I have been patient and have tried many times to approach her. She raises her voice very quickly and speaks on me to control the narration and prevent me from finishing my sentences. She just swears to double up. I just can't get through to her. We urgently need couples therapy, but they absolutely refuse to recognize the problem or participate in any solution.

I am very frustrated. I thought I would marry a teammate to tackle life's problems and goals together. However, my wife only contributes extreme liabilities. My patience is extremely thin. What should I do?

With best regards,

team player

Dear team player,

First, budgeting: your wife makes you the marital equivalent of a warm cup of tea. She plays with the budget up to a point so the entire experience just tastes so bad that you can finally give up and take care of it yourself.

And now the cosmetics and jewelry: the proverbial cup of tea is hot, and the closer you get to it, the greater the risk of scalding yourself. It is a restricted area and you approach it at your own risk. This threatens your wife in some way, the question is how and why.

She is not ready to give up this part of her life. Marriage is about compromise, of course, but your wife gets some of these jewelry and cosmetics. Whatever fulfills this addiction requires constant replenishment. It can't end until your wife realizes what it's about.

The question is how sustainable is this type of financial isolationism. She fulfills her needs on her own while you keep the rest of the household budget and planning afloat. You could go on like this for months or years. The question is, how long do you want to do this?

You know what you want: your wife needs to stop buying things she doesn't need and act like she is not responsible for anyone but herself. But the question is, what if she continues to spend that kind of money, relying on you to take care of her retirement and everything else?

No more relief for her compulsive shopping. If she doesn't have the money to pay off the credit cards, you have to intervene. Depositing money into her accounts so she can spend thousands of dollars on cosmetics she will never use must end. You should both be responsible for how household money is used.

Compulsive shopping

Here is a snapshot of "Advances in Psychiatric Treatment" on compulsive shopping, indicating attempts to escape from deep-seated fears and anxieties. "Most compulsive shoppers buy goods that are of little or no use to them and feel a sense of relaxation after the fact," the authors write.
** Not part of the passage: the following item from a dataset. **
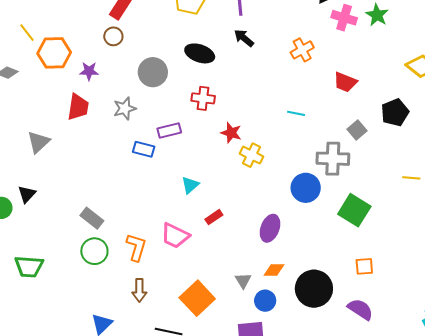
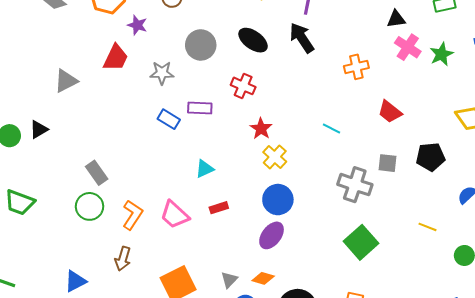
black arrow: (244, 38) -> (302, 38), size x1.4
gray square: (357, 130) -> (387, 163), turned 30
blue circle: (306, 188) -> (278, 200), moved

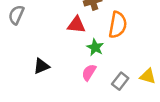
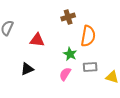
red triangle: (76, 25) -> (37, 40), moved
gray rectangle: (120, 81) -> (90, 67), moved, turned 48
It can happen anytime. “The behavior can be chronic and shop frequently. Unlike normal shoppers, who usually plan and calculate their budget before actually shopping, compulsive shoppers respond to their impulses without prior planning, ”the researchers write.

"Obsessive-compulsive shoppers often suffer from poor self-esteem and distress, and often suffer from comorbid conditions like anxiety disorders, obsessive-compulsive disorder (OCD), eating disorders, other impulse control disorders, and personality disorders," they add.

This is a black, white, and red situation. With the intervention of a counselor and / or financial therapist, you can turn your wife's finances back into reality so she can see them in black and white. Then show her where the red line is for you, your relationship, and your marriage.

Tell her how you feel about it and what you think she is saying about your life. Use a chart to show her how much is being spent on jewelry / cosmetics versus food, housing, and transportation, and how this jeopardizes the chances of you having a comfortable life together, if not your retirement.

Because that would be an intervention. Just like gambling or alcohol or sex or food or drugs, shopping can be an addiction and it risks losing your respect and love. It offers your wife an escape. To forget somewhere. The question is, what is she escaping from?